Dan Rayburn has some interesting thoughts on Akamai being downgraded because of competitive concerns over AT&T. Not to put too fine a point on it but if Dan hasn’t found AT&T in the CDN business he hasn’t been looking in the right places. When I was responsible for which CDNs to use on the Nine Systems overlay solution there were several months where we utilized over 80TB of delivery from AT&T’s ICDS (Internet Content Delivery Service) product. The majority of this was in streaming services. During 2004 and 2005 we used over 20TB of CDN service from AT&T pretty much every month and it was generally much more than that. We also had to compete against them in large accounts. They certainly had shortcomings but it would be unwise to think that they can’t deliver content. They also have a large sales and marketing infrastructure and are able to leverage their existing relationships with many corporations who also need CDN services in addition to their other services. If AT&T decides to actually make such a move and puts the resources behind it I would worry more about them than I would about Level 3. Though I don’t really think that either is that big a threat to Akamai and I agree that the downgrade was unwarranted. Nor do I think that it would be wise for AT&T to pick up LimeLight. Frankly I don’t think that Limelight has enough compelling, proprietary technology to make it worth it and AT&T certainly doesn’t need the network capacity. They have existing peering relationship with basically everyone. Thus, it’s not as though they’re going to be blocked in delivering content to end users. What they should do is pick up a smaller company that has the expertise that they’re missing. Specifically around creating value added applications to enable their customers to be more successful. Things like Digital Right Management, Commerce, Content Management, Reporting and Syndication. I can think of a couple. The delivery itself is a commodity business these days and margins are being driven ever downward. The value added apps are likely to be the best way to maintain reasonable margins. Akamai had a great opportunity to do this with the acquisition of Nine Systems but frankly I think that they squandered it because it didn’t fit the model that they were used to.
As a disclosure I do own shares of Akamai, which probably aren’t helped by the above.
6 users responded in " Dan Rayburn is mistaken in dismissing AT&T as a Content Delivery Network. "
Subscribes to this post comment rss or trackback urlPete,
I will ask the same question I asked in Dan’s blog: How can AT&T manage to place servers in non-AT&T networks as Akamai does? I believe this is an important/necessary feature of any effective CDN architecture.

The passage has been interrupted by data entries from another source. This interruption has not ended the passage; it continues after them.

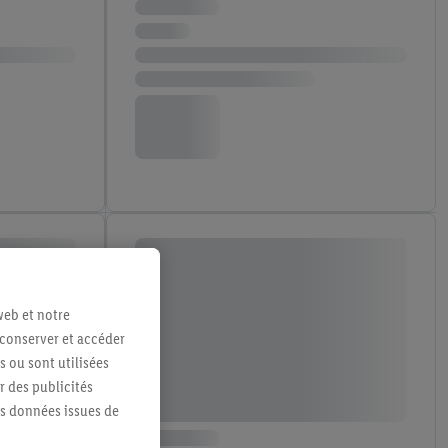
web et notre
 conserver et accéder
s ou sont utilisées
 des publicités
es données issues de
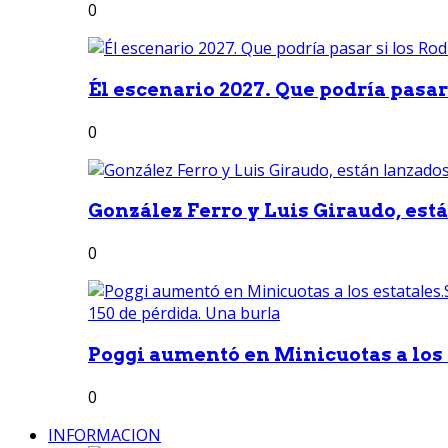
0
Él escenario 2027. Que podría pasar 
0
González Ferro y Luis Giraudo, est
0
Poggi aumentó en Minicuotas a los e
0
INFORMACION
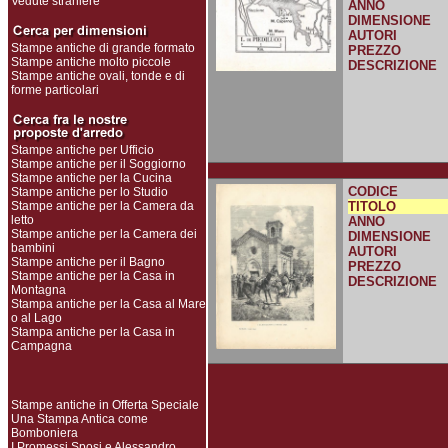
Vedute straniere
ANNO
DIMENSIONE
AUTORI
Stampe antiche di grande formato
PREZZO
Stampe antiche molto piccole
DESCRIZIONE
Stampe antiche ovali, tonde e di
forme particolari
Stampe antiche per Ufficio
Stampe antiche per il Soggiorno
Stampe antiche per la Cucina
CODICE
Stampe antiche per lo Studio
Stampe antiche per la Camera da
TITOLO
letto
ANNO
Stampe antiche per la Camera dei
DIMENSIONE
bambini
AUTORI
Stampe antiche per il Bagno
PREZZO
Stampe antiche per la Casa in
DESCRIZIONE
Montagna
Stampa antiche per la Casa al Mare
o al Lago
Stampa antiche per la Casa in
Campagna
Stampe antiche in Offerta Speciale
Una Stampa Antica come
Bomboniera
I Promessi Sposi e Alessandro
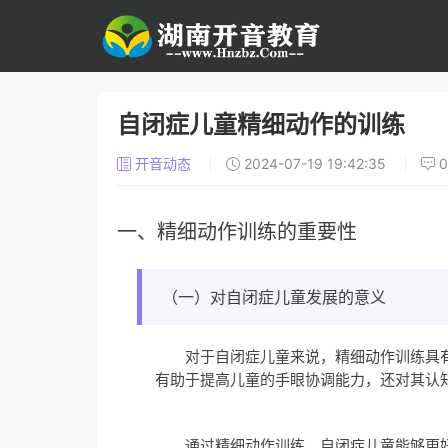
自闭症儿童精细动作的训练
开音动态
2024-07-19 19:42:35
一、精细动作训练的重要性
（一）对自闭症儿童发展的意义
对于自闭症儿童来说，精细动作训练具
有助于提高儿童的手眼协调能力，还对其认
通过精细动作训练，自闭症儿童能够更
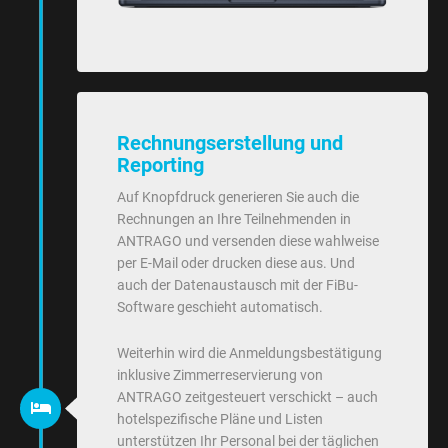
Rechnungserstellung und
Reporting
Auf Knopfdruck generieren Sie auch die
Rechnungen an Ihre Teilnehmenden in
ANTRAGO und versenden diese wahlweise
per E-Mail oder drucken diese aus. Und
auch der Datenaustausch mit der FiBu-
Software geschieht automatisch.
Weiterhin wird die Anmeldungsbestätigung
inklusive Zimmerreservierung von
ANTRAGO zeitgesteuert verschickt – auch
hotelspezifische Pläne und Listen
unterstützen Ihr Personal bei der täglichen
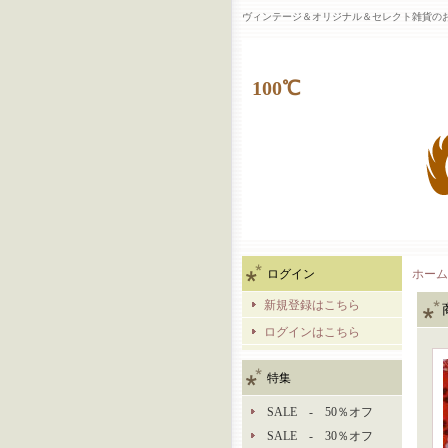
ヴィンテージ＆オリジナル＆セレクト雑貨のお
100℃
ログイン
ホーム
新規登録はこちら
ログインはこちら
特集
SALE - 50％オフ
SALE - 30％オフ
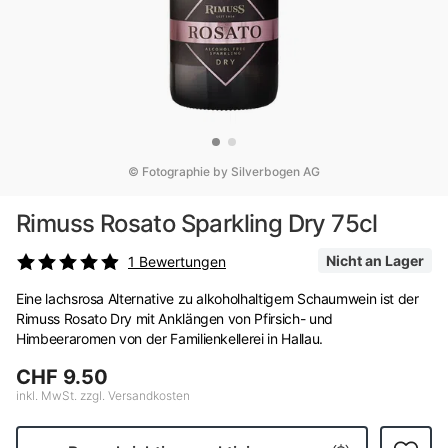
© Fotographie by Silverbogen AG
Rimuss Rosato Sparkling Dry 75cl
Nicht an Lager
1
Bewertungen
Eine lachsrosa Alternative zu alkoholhaltigem Schaumwein ist der
Rimuss Rosato Dry mit Anklängen von Pfirsich- und
Himbeeraromen von der Familienkellerei in Hallau.
CHF 9.50
inkl. MwSt. zzgl. Versandkosten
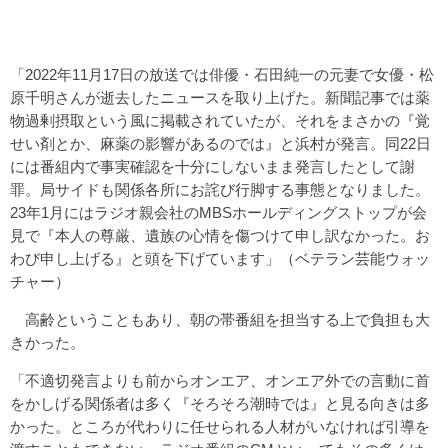
「2022年11月17日の放送では俳優・石田純一の元妻で女優・松
原千明さんが逝去したニュースを取り上げた。新聞記事では薬
物過剰摂取という風に掲載されていたが、それをまさかの『覚
せい剤とか、麻薬の影響があるのでは』と浜村が発言。同22日
には番組内で事実確認を十分にしないまま発言したとして謝
罪。局サイドも関係各所にお詫び行脚する事態となりました。
23年1月にはラジオ親会社のMBSホールディングストップが会
見で『本人の尊厳、遺族の心情を傷つけて申し訳なかった。お
わび申し上げる』と頭を下げています」（ベテラン芸能ウォッ
チャー）
高齢ということもあり、朝の帯番組を担当する上で負担も大
きかった。
「不適切発言よりも前からオンエア、オンエア外での言動に首
をかしげる関係者は多く『そろそろ潮時では』と見る向きは多
かった。ところが代わりに任せられる人材がいなければ引導を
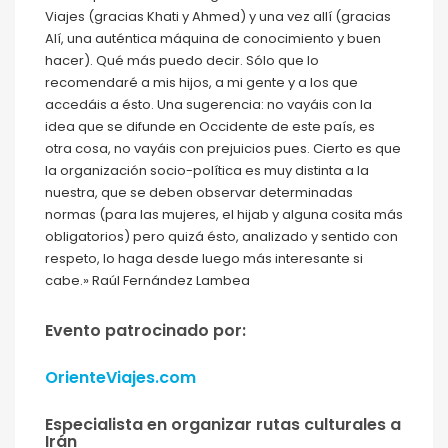
Viajes (gracias Khati y Ahmed) y una vez allí (gracias
Alí, una auténtica máquina de conocimiento y buen
hacer). Qué más puedo decir. Sólo que lo
recomendaré a mis hijos, a mi gente y a los que
accedáis a ésto. Una sugerencia: no vayáis con la
idea que se difunde en Occidente de este país, es
otra cosa, no vayáis con prejuicios pues. Cierto es que
la organización socio-política es muy distinta a la
nuestra, que se deben observar determinadas
normas (para las mujeres, el hijab y alguna cosita más
obligatorios) pero quizá ésto, analizado y sentido con
respeto, lo haga desde luego más interesante si
cabe.» Raúl Fernández Lambea
Evento patrocinado por:
OrienteViajes.com
Especialista en organizar rutas culturales a
Irán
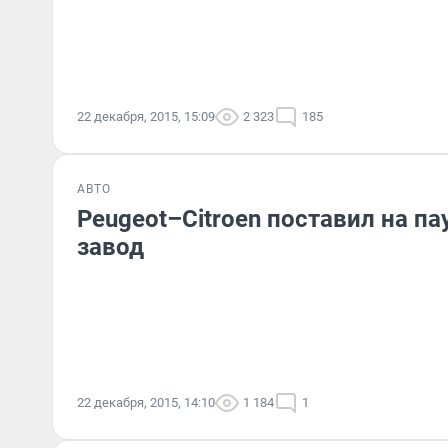
22 декабря, 2015, 15:09
2 323
185
АВТО
Peugeot–Citroen поставил на п
завод
22 декабря, 2015, 14:10
1 184
1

AT&T can definitely put content physically close to end-users within their own network, but I suspect this will not be readily allowed in competing networks.
Abe,
Your comment in Dan’s blog was the reason for my reference to the fact that AT&T has extensive peering arraingments. AT&T doesn’t need to put servers inside other networks. Traffic from their servers will flow to endpoints that are on other networks via these peering arrangements. These peering points are distributed around the country with multiple connections to many different networks. In AT&T’s case their peering capacity totals 100’s of Gbps. This is a core tenant to how traffic flows on the internet. In the case of streaming, RTT and packet loss are important factors in performance to end users. AT&T manages their native network and peering to reduce those metrics. As I said in my post AT&T has been doing this successfully for years. All CDN’s rely on the peering of their network providers to some extent. Level 3 is another example of a company that is essentially a core backbone provider utilizing their peering to provide CDN services. Much of content delivered by Akamai will also flow over peering points.
Pete,
For the content delivery outside the AT&T’s network, do you mean place streaming servers at the AT&T side of the peer connection with other telco’s network? In that case,the quality can not be better than AKAMAI,cus they put servers in telco’s network even they are on the top.
Nick,
I never said that AT&T would have better delivery than Akamai. Nor do they necessarily have to be better in order to be successful. In the case of streaming or large file download they just have to deliver faster than a client can effectively use. The market for CDN services is big enough for multiple providers. Clearly any market with multiple vendors has a “best” but there is no reason that other providers can’t be successful. Take a look at overnight delivery, credit card processing, banking, servers, tattoo shops… the list goes on. Obviously things like app acceleration have different requirements.
Pete,
Besides AT&T i know that some top Ts are also planning to build their own CDN.After these top telcos’ enter into this market,what do you think of the CDN market future will be?
another question is, does IPTV system needs those kind of CDN architecture?
thanks
It’s been fourteen months since I wrote that post and in that time frame, what has AT&T done in the CDN market? I think my point is proven.